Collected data

####

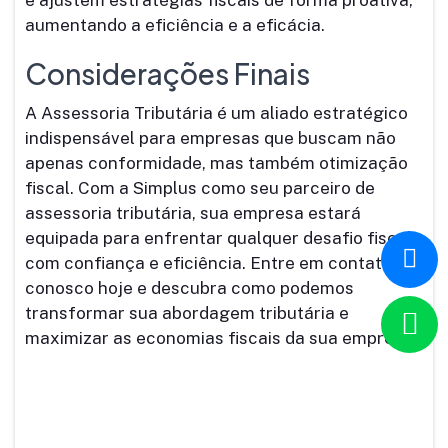
e ajustem estratégias fiscais de forma proativa,
aumentando a eficiência e a eficácia.
Considerações Finais
A Assessoria Tributária é um aliado estratégico
indispensável para empresas que buscam não
apenas conformidade, mas também otimização
fiscal. Com a Simplus como seu parceiro de
assessoria tributária, sua empresa estará
equipada para enfrentar qualquer desafio fiscal
com confiança e eficiência. Entre em contato
conosco hoje e descubra como podemos
transformar sua abordagem tributária e
maximizar as economias fiscais da sua empresa!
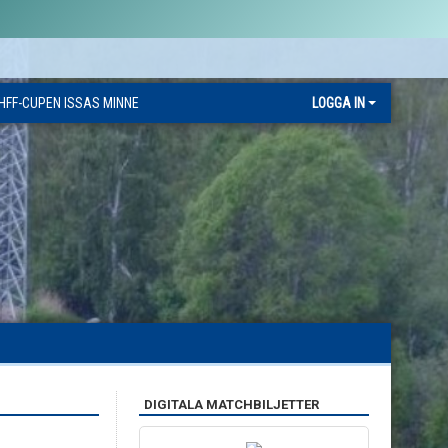
HFF-CUPEN ISSAS MINNE
LOGGA IN
DIGITALA MATCHBILJETTER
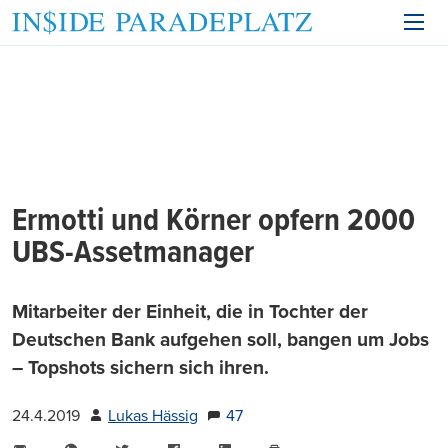
Ermotti und Körner opfern 2000
UBS-Assetmanager
Mitarbeiter der Einheit, die in Tochter der
Deutschen Bank aufgehen soll, bangen um Jobs
– Topshots sichern sich ihren.
24.4.2019
Lukas Hässig
47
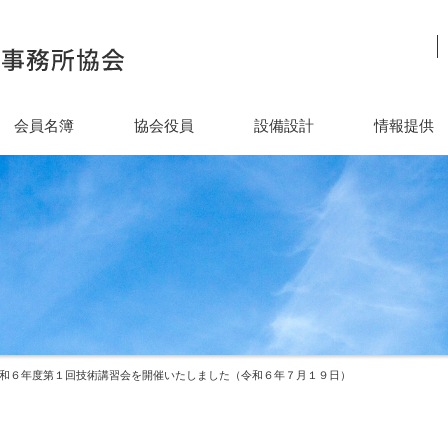
会員名簿
協会役員
設備設計
情報提供
令和６年度第１回技術講習会を開催いたしました（令和６年７月１９日）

####

Task item
Go back to the entries above and restate word for word every line from the first through the one that contains "fiscal. Com a Simplus como seu parceiro de", leaving the pictures behind.

Solution to the exercise
e ajustem estratégias fiscais de forma proativa,
aumentando a eficiência e a eficácia.
Considerações Finais
A Assessoria Tributária é um aliado estratégico
indispensável para empresas que buscam não
apenas conformidade, mas também otimização
fiscal. Com a Simplus como seu parceiro de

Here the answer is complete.